--- Brief ---
Could every line below be transcribed exactly, with the pictures dropped?

--- Exercise inputs ---
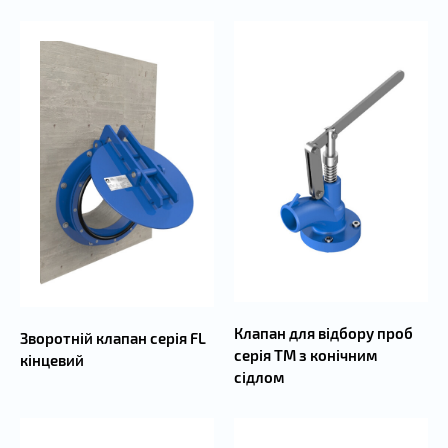
Клапан для відбору проб
Зворотній клапан серія FL
серія TM з конічним
кінцевий
сідлом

--- Your solution ---
Клапан для відбору проб
Зворотній клапан серія FL
серія TM з конічним
кінцевий
сідлом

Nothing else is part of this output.